# Montreal to ban 100 pesticides.



## MrT (Jul 30, 2021)

Montreal Mayor is seeking to ban around 100 pesticides which would come into effect 2022.

https://www.msn.com/en-ca/news/video/montreal-to-ban-most-dangerous-pesticides/ar-AANvtXC?li=AAadgLE&%253Bamp%253Bocid=mailsignoutmd


----------



## CanadianGrassMan (Apr 25, 2020)

That's dumb. IMO they should make a weekend course for anyone who wants to use these products and make it available for sale. That should balance the safety vs usefulness issue.


----------



## Lawn Noob (Jul 26, 2020)

Hopefully people pay attention to which politicians are pushing this sort of thing and vote accordingly.


----------



## Harts (May 14, 2018)

Listen, I don't want to turn this post political, but voting based on who is in favour of banning pesticides is ridiculous.

Besides, banning them doesn't mean you can't use them. It just means don't get caught.

Most chemicals are already banned in Ontario. It doesn't stop most TLF members from using them.


----------



## Lawn Noob (Jul 26, 2020)

Harts said:


> Listen, I don't want to turn this post political, but voting based on who is in favour of banning pesticides is ridiculous.
> 
> Besides, banning them doesn't mean you can't use them. It just means don't get caught.
> 
> Most chemicals are already banned in Ontario. It doesn't stop most TLF members from using them.


Disagree. These politicians actually have made criminals of those just looking to have a nice lawn. You said yourself "don't get caught". It seems ridiculous to me that a guy minding his own business in his own lawn should have to fear a politician sending government employees to harass him.

I guess if we're not going to vote our own interests, we can just enjoy having things taken from us with no repercussions for the politicians who work against our wishes. We'll agree to disagree, I guess.


----------



## Factor (Oct 10, 2019)

Lawn Noob said:


> Disagree. These politicians actually have made criminals of those just looking to have a nice lawn. You said yourself "don't get caught". It seems ridiculous to me that a guy minding his own business in his own lawn should have to fear a politician sending government employees to harass him.
> 
> I guess if we're not going to vote our own interests, we can just enjoy having things taken from us with no repercussions for the politicians who work against our wishes. We'll agree to disagree, I guess.
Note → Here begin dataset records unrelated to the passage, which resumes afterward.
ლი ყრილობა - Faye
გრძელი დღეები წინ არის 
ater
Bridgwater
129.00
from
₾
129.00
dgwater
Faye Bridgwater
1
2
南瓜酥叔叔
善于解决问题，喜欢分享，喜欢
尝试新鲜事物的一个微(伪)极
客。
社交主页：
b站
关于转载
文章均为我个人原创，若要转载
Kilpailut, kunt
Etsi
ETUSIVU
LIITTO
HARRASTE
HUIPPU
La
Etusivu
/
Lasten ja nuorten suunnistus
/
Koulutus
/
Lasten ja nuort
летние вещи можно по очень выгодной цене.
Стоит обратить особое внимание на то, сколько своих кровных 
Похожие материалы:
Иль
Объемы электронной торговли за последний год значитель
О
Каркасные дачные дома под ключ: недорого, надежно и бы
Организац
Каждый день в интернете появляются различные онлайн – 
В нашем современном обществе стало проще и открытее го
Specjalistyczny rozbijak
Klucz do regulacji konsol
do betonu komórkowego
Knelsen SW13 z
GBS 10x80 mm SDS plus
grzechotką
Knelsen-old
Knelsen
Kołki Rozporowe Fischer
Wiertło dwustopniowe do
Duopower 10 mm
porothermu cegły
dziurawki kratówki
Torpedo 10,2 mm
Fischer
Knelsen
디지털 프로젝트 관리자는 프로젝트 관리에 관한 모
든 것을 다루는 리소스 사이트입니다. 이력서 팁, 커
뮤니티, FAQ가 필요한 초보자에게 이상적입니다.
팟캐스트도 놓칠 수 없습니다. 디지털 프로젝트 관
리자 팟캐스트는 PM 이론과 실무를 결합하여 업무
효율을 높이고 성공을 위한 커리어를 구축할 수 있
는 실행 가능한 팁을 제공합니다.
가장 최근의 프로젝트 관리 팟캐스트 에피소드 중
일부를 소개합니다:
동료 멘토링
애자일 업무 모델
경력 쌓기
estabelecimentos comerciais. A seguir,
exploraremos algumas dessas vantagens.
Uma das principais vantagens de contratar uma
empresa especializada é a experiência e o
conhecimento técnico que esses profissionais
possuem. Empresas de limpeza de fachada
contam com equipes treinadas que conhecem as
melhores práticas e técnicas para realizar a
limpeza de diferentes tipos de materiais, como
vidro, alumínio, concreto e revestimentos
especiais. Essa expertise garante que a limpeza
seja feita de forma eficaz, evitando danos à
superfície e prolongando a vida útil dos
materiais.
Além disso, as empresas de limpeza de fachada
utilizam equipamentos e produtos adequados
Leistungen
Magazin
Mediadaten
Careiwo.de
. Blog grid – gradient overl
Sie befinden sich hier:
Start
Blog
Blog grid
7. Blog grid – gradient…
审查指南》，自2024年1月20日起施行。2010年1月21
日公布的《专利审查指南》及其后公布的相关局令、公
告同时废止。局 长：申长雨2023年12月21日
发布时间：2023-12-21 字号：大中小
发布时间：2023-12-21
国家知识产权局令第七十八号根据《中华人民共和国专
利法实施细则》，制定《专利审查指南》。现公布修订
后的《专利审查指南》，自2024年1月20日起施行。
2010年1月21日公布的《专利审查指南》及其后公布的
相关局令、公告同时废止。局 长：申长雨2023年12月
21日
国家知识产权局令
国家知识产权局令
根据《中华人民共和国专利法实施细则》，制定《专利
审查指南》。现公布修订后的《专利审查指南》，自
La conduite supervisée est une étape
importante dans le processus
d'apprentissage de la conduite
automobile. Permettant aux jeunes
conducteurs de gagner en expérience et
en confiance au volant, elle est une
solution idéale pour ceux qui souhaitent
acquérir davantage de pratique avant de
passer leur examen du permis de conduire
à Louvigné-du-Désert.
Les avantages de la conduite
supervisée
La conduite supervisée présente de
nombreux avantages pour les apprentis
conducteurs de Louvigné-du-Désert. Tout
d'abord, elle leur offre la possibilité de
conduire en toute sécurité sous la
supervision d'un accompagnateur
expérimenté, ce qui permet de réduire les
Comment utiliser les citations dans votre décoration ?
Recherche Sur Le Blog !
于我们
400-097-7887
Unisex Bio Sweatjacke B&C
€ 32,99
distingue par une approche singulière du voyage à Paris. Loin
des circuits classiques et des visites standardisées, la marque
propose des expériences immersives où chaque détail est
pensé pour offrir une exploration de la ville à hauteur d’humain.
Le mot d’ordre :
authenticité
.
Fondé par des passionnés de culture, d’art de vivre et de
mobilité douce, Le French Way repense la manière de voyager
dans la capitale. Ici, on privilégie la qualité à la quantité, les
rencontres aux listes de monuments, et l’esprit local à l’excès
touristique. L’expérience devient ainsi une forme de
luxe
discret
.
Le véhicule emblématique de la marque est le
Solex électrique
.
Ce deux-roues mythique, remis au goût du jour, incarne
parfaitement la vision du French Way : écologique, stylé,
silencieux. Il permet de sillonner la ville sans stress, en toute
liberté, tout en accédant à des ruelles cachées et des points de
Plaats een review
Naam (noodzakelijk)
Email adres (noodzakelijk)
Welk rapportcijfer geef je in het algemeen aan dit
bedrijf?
They live in Canada. The government isn't the same.


----------



## Factor (Oct 10, 2019)

Harts said:


> Besides, banning them doesn't mean you can't use them. It just means don't get caught.
> Most chemicals are already banned in Ontario.


They are banned in Canada doesn't that mean you are breaking the law? If you use them? Are there fines? Do the environment police come by? I don't know I am asking.

Hasn't the Canadian government stoped the import of these chemicals from the outside?

I am pretty sure when the EPA here (USA) bans a chemical the manufactures cannot even make it.


----------



## Harts (May 14, 2018)

Factor said:


> Harts said:
> 
> 
> > Besides, banning them doesn't mean you can't use them. It just means don't get caught.
> ...


To my knowledge, if you get caught and the ministry comes by, the first visit is a warning and a slap on the wrist. After that, I am sure there are fines.

The only way to get caught is if a neighbour calls the Ministry.

There is one supplier that has just stopped shipping to Canada because most items were getting stopped and sent back.

I don't pretend to know how the law works. I believe it isn't illegal to possess. It is only illegal to use.

Golf courses and farmers are able to use these products. Just not homeowners.


----------



## Factor (Oct 10, 2019)

Harts said:


> To my knowledge, if you get caught and the ministry comes by, the first visit is a warning and a slap on the wrist. After that, I am sure there are fines.
> I don't pretend to know how the law works. I believe it isn't illegal to possess. It is only illegal to use.


Well that good to hear. TLF needs you here not in Millhaven!!!



> Golf courses and farmers are able to use these products.


They get all the good chemicals...


----------